Task statement:
Reply with one number: the count of lines in the data that hold the string "Pharmap".

==== Record set ====

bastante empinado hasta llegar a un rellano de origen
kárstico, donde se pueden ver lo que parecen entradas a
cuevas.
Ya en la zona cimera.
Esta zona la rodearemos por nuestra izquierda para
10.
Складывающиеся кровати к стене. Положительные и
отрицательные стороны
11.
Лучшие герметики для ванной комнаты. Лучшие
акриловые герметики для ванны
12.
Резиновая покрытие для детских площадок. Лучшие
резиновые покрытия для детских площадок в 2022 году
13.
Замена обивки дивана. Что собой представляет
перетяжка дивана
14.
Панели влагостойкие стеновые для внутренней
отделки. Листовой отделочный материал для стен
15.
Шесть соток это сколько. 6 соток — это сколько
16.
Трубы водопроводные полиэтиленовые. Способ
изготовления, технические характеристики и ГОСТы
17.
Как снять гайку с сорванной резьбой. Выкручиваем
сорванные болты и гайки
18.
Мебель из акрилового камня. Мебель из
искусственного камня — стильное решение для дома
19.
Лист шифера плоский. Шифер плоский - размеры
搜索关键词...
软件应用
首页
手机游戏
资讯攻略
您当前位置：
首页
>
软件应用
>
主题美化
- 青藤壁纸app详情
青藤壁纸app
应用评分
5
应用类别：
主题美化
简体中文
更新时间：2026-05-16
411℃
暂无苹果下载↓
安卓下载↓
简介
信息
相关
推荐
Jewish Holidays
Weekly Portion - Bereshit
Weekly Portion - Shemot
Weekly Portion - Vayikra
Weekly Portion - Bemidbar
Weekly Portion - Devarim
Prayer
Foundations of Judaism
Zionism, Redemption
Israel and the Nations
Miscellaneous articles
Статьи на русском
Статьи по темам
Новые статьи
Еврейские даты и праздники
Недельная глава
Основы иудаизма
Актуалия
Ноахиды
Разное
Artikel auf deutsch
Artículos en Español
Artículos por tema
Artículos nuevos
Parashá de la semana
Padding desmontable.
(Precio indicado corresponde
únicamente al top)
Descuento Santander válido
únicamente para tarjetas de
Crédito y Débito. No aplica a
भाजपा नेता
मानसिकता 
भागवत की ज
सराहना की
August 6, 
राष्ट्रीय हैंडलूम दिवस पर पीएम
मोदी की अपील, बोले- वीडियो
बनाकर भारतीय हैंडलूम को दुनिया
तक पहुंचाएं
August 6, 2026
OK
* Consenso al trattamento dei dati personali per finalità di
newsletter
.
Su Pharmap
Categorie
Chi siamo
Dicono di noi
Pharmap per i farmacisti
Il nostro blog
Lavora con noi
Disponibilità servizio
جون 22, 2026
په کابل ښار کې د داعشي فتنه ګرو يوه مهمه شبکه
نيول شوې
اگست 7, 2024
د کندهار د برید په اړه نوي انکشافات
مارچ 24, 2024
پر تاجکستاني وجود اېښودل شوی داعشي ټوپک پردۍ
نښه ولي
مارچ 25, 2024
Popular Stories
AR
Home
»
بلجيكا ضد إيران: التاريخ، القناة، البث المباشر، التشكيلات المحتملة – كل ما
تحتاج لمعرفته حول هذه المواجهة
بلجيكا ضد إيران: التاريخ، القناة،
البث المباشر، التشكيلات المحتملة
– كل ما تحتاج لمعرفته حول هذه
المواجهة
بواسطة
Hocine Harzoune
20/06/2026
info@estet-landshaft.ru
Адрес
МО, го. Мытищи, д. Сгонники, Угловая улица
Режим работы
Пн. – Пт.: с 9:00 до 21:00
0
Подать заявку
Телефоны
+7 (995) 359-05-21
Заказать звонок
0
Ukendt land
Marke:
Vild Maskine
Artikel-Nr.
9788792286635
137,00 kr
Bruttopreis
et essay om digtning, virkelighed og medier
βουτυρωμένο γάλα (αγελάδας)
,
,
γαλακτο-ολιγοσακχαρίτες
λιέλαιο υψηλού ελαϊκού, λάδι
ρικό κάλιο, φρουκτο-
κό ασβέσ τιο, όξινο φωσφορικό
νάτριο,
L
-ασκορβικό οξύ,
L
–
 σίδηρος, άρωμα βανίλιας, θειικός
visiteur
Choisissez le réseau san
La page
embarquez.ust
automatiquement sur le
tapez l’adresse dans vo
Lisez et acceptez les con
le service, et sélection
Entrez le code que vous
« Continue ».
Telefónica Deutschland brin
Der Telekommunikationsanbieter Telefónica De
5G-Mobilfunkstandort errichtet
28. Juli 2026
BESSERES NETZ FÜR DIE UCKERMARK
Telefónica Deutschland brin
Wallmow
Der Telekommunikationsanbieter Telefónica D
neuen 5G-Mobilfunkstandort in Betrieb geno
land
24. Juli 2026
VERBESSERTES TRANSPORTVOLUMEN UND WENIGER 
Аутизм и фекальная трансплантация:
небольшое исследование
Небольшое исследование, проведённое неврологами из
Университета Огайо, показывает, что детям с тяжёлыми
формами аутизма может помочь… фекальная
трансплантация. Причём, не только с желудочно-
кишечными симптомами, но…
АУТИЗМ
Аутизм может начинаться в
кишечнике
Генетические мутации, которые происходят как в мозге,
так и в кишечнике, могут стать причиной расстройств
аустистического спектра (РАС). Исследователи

====

Answer below:
2